The Practitioner also provided a former friend with photos of two mental health risk assessments concerning a patient. This included details such as his date of birth, NHI number, current risk of suicide and violence, previous diagnoses and proposed management plan.

When users attempt to access records relating to a patient outside of their user group, they are shown a warning message called a “break glass”.  This message warns the user that they are not authorised to access specific records and prompts them to identify a reason for access. The Practitioner had circumvented the break glass warning in every instance by typing a punctuation mark or a letter rather than providing a legitimate reason for access.

At the time of these events, the Practitioner was suffering from acute anxiety, undergoing a relationship break-up with her fiancé who had recently displayed a drinking problem.

Accessing patient notes became an anxiety-driven compulsion. It gave the Practitioner a sense of control and turned the unknown into something more manageable. It became a ritual when she was fearful, and she was uncertain if people were who they claimed to be.

Finding

The hearing proceeded on an agreed summary of facts. The practitioner did not dispute the charge or that the conduct amounted to professional misconduct. She admitted that the established conduct was contrary to accepted standards of medical practice.

The Tribunal was satisfied that the conduct was a gross breach of the Practitioner’s ethical obligations. The Practitioner’s actions undermined patient confidence in the confidentiality of the doctor/patient relationship. Members of the public who use health services expect their information to be kept confidential and only accessed by people who have a proper professional reason to do so.  The Tribunal stated that the conduct was the digital equivalent of going into a colleague’s office and browsing through physical files. 
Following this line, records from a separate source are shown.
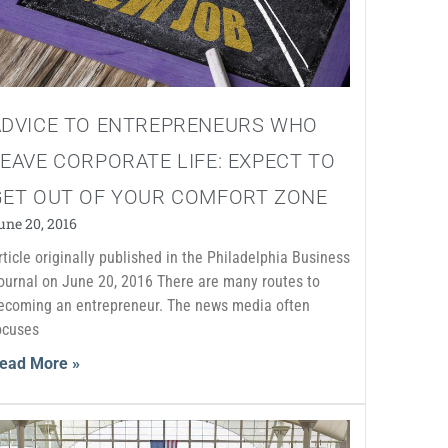
ADVICE TO ENTREPRENEURS WHO
EAVE CORPORATE LIFE: EXPECT TO
GET OUT OF YOUR COMFORT ZONE
une 20, 2016
rticle originally published in the Philadelphia Business
ournal on June 20, 2016 There are many routes to
ecoming an entrepreneur. The news media often
ocuses
ead More »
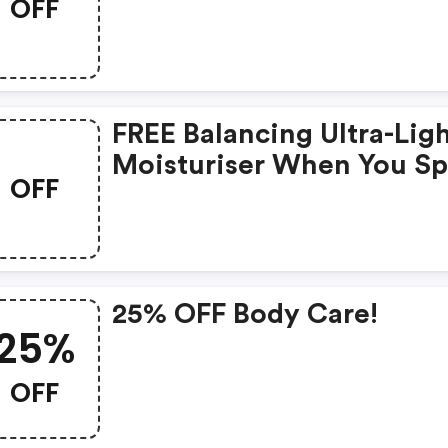
OFF
FREE Balancing Ultra-Lig
Moisturiser When You S
OFF
£50
25% OFF Body Care!
25%
OFF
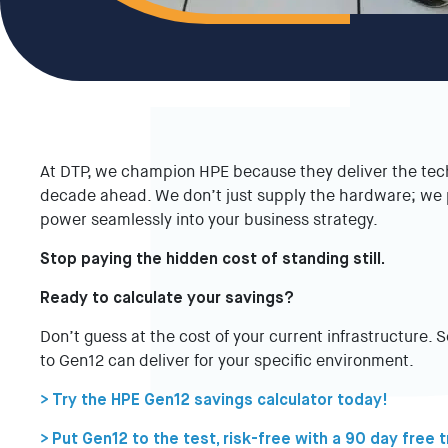
At DTP, we champion HPE because they deliver the tech
decade ahead. We don’t just supply the hardware; we p
power seamlessly into your business strategy.
Stop paying the hidden cost of standing still.
Ready to calculate your savings?
Don’t guess at the cost of your current infrastructure. 
to Gen12 can deliver for your specific environment.
> Try the HPE Gen12 savings calculator today!
> Put Gen12 to the test, risk-free with a 90 day free t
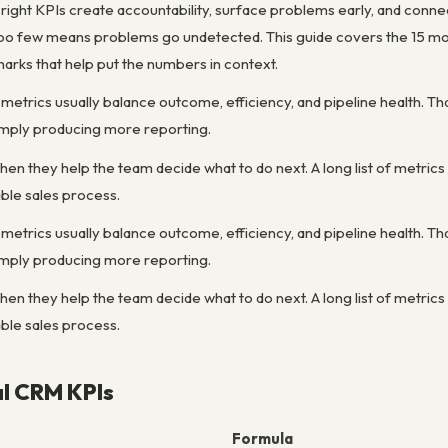
right KPIs create accountability, surface problems early, and conne
too few means problems go undetected. This guide covers the 15 mo
arks that help put the numbers in context.
etrics usually balance outcome, efficiency, and pipeline health. Th
simply producing more reporting.
 they help the team decide what to do next. A long list of metrics is 
able sales process.
etrics usually balance outcome, efficiency, and pipeline health. Th
simply producing more reporting.
 they help the team decide what to do next. A long list of metrics is 
able sales process.
al CRM KPIs
Formula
The Tribunal found that that each particular of the charge amounted to malpractice. That included particular 1(c). Even though the patient had consented to the Practitioner looking at his records, it was not her place to do that.

Aside from particular 1(c) the Tribunal was satisfied that reasonable members of the public could conclude that the reputation and good standing of the medical profession is was lowered by the Practitioner’s behaviour.

Penalty

The Practitioner was:

  • Censured;
  • Subject to conditions placed on her practice;
  • Ordered to pay costs of $30,000.00

The Tribunal ordered suppression of the name and identifying details of the practitioner. The suppression also supressed the names and initials of any patients referred to in the decision.

The Tribunal directed publication of the decision and a summary.